The well produced 340 barrels of oil per day (BOPD) with a 60-psi drawdown, but quickly suffered from increasing water cut. Bottomhole pressure returned to 680 psi indicating complete water breakthrough - possibly by water coning. By modifying production and monitoring downhole pressure changes it quickly became apparent that the coning problem would not repair itself and that the well would have to undergo workover. Afterward the well was put back on production and, this time, the pressure gauge measurements were used to control drawdown to just 40 psi to prevent recurrence of water coning.

Other examples from the 1960s show how pressure gauges were used to monitor progress of secondary recovery fronts across fields, to check the operation of subsurface pumps, to provide reservoir data and to calculate individual well drainage during the life of the reservoir. 

The first permanent pressure gauge run by $$$ was for Elf in Gabon (Africa) in 1972 followed one year later by the first North Sea installation on Shell's Auk platform. These early systems were essentially adaptations of electric wireline technology. A standard strain pressure gauge was clamped to the tubing and ported to monitor tubing pressure. A stranded single-conductor logging cable was strapped to the outside of the tubing exiting at the wellhead. Data were recorded on a standard acquisition unit. 

Many early failures were caused by damage during installation or by cable problems at a later date - either by loss of electrical continuity or breakdown of insulation causing a short circuit. Statoil report that many cable failures occured at splices and now request splice-free cables. Detailed analysis , such as that performed by Petrobras on systems run in Brazil and the North Sea, shows how reliability has improved. More recently a detailed research and development project has resulted in development of a new generation permanent gauge and its associated components for even greater reliability. 

Present systems are engineered specifically for the permanent monitoring market and have a life expectancy of several years. Gauges have digital electronics designed for extended exposure to high temperature and undergo extensive design qualification life tests and strict quality checks during manufacture before being hermetically sealed. They are not designed for maintenance.

Cables for permanent installations are encased in stainless steel or nickel alloy pressure-tight tubing that is polymer-encapsulated for added protection. All connections are verified by pressure testing during installation.

Connections through tubing hanger and wellhead vary depending on the type of completion- subsea, platform or land but components are standard, tried and tested designs made in conjuction with the tubing hanger and wellhead manufacturers.

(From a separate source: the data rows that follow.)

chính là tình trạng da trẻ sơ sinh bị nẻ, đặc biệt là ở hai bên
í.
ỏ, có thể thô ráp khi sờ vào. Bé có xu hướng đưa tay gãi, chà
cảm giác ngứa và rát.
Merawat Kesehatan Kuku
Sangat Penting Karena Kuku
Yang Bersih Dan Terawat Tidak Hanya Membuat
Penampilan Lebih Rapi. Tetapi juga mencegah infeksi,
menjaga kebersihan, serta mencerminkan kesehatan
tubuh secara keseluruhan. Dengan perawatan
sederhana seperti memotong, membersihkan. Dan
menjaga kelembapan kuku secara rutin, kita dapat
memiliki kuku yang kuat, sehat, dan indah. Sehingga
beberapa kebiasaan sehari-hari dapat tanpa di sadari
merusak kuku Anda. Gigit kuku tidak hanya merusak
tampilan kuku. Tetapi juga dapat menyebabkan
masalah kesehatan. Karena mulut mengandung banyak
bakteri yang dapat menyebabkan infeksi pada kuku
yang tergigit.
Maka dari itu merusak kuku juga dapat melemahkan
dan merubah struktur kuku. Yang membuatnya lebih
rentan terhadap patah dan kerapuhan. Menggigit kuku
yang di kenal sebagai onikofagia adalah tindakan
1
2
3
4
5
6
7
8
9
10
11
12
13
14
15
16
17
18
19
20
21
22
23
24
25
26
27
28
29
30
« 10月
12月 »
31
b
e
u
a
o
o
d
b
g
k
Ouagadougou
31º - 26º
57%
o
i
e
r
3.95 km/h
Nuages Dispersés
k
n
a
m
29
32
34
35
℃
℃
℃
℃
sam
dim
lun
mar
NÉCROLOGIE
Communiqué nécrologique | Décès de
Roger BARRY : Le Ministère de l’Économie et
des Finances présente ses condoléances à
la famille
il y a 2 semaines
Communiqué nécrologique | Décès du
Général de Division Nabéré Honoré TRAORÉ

Data transmission and recording are tailored to oil company needs, and wherever possible industry standards are used so that signals may be integrated with other systems. For example, many subsea completions have memory modules called data loggers that record, for instance, wellhead pressure or the status of control values. Permanent gauge data may be fed to interface cards located in the data-logger so that data transfer may be executed in one step.